Afrique du Sud : des députés du parti de Julius Malema en viennent aux mains au sein du Parlement (vidéo)

Par Jeune Afrique avec AFP

Julius Malema, leader des Combattants pour la liberté économique (EEF), lors du discours du président sud-africain Jacob Zuma sur l'état de la Nation devant le Parlement, au Cap, le 11 février 2016. © Schalk van Zuydam/AP/SIPA

Les députés des Combattants pour la liberté économique, parti de Julius Malema, ont échangé des coups de poing avec des membres de la sécurité du Parlement mardi. Ils ont été expulsés de force de l'hémicycle, où ils réclamaient le départ du président Jacob Zuma.

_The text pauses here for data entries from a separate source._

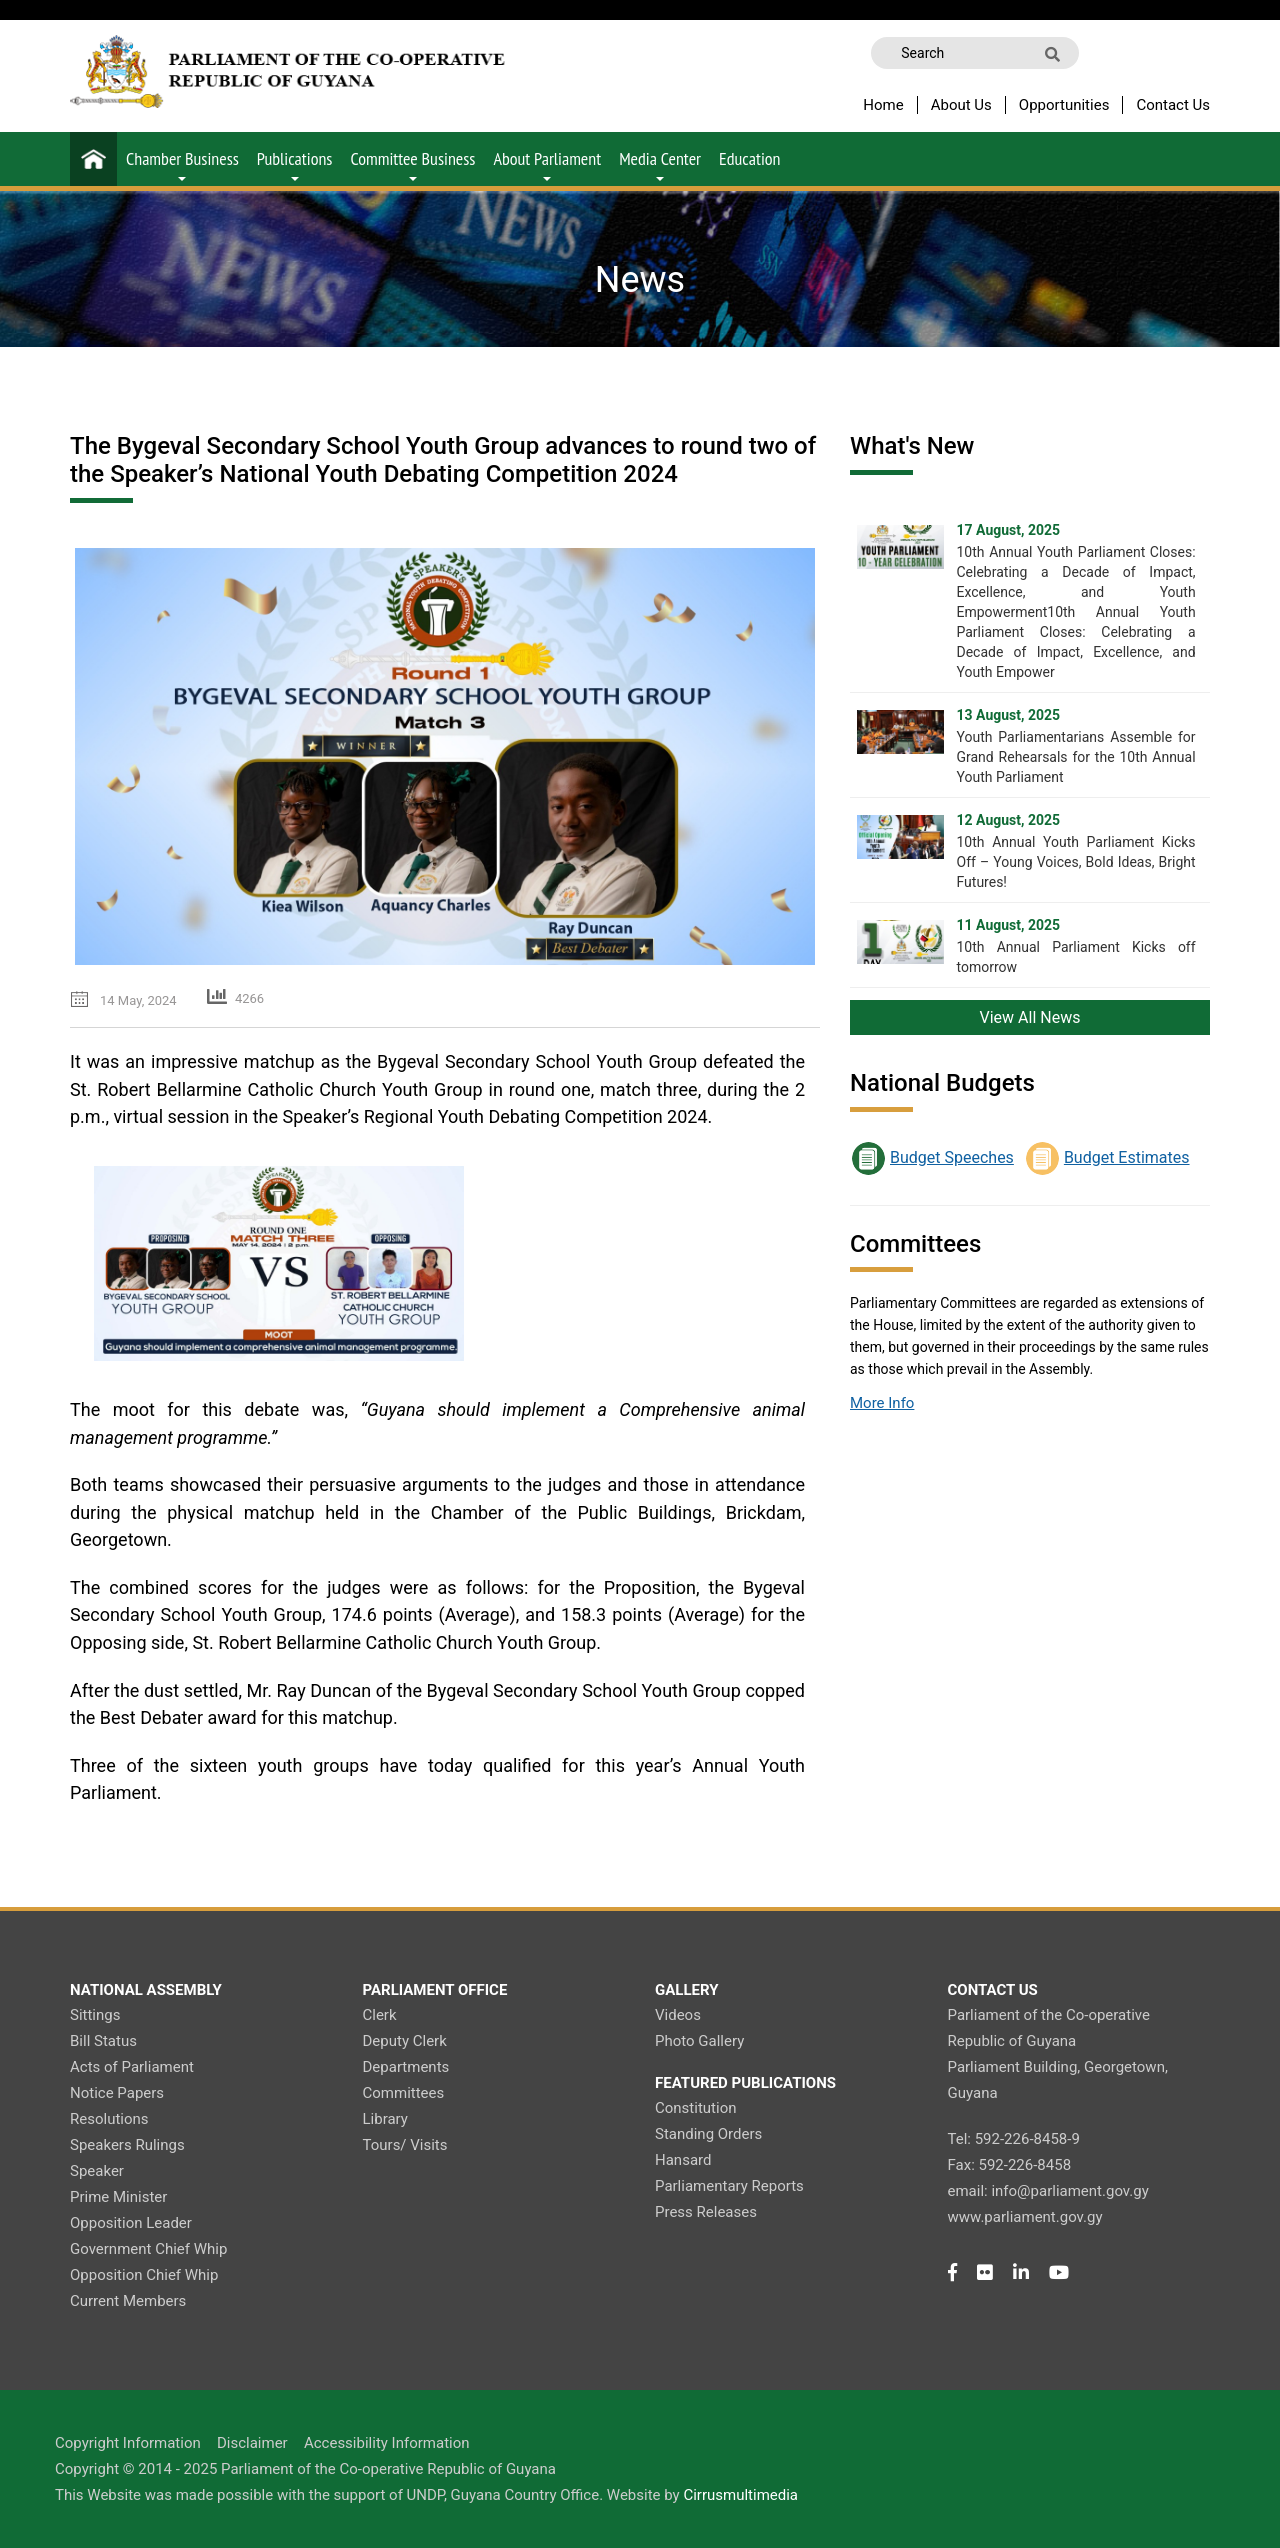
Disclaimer (252, 2443)
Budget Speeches (952, 1157)
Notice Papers (117, 2093)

Vêtus de leurs traditionnelles combinaisons rouges de mineurs, les parlementaires des Combattants pour la liberté économique (EFF, opposition), emmenés par le leader populiste Julius Malema, ont été violemment chassés de l’Assemblée mardi 17 mai alors qu’ils perturbaient le début de séance en demandant le départ du chef de l’État Jacob Zuma.

L’incident, qui s’est déroulé sous les yeux impassibles de Zuma, est intervenu quelques minutes avant une séance de questions-réponses entre les parlementaires et le chef de l’État.

« Le président a brisé son serment, il a délibérément violé la Constitution. C’est Zuma qui devrait partir », ont-ils scandé avant de donner des coups de poing et de jeter des bouteilles d’eau aux forces de sécurité qui venaient les expulser.

À la sortie du Parlement mardi, Julius Malema a assuré « ne pas être effrayé » par les services de sécurité. « S’ils sont violents, on répondra par la violence », a-t-il mis en garde.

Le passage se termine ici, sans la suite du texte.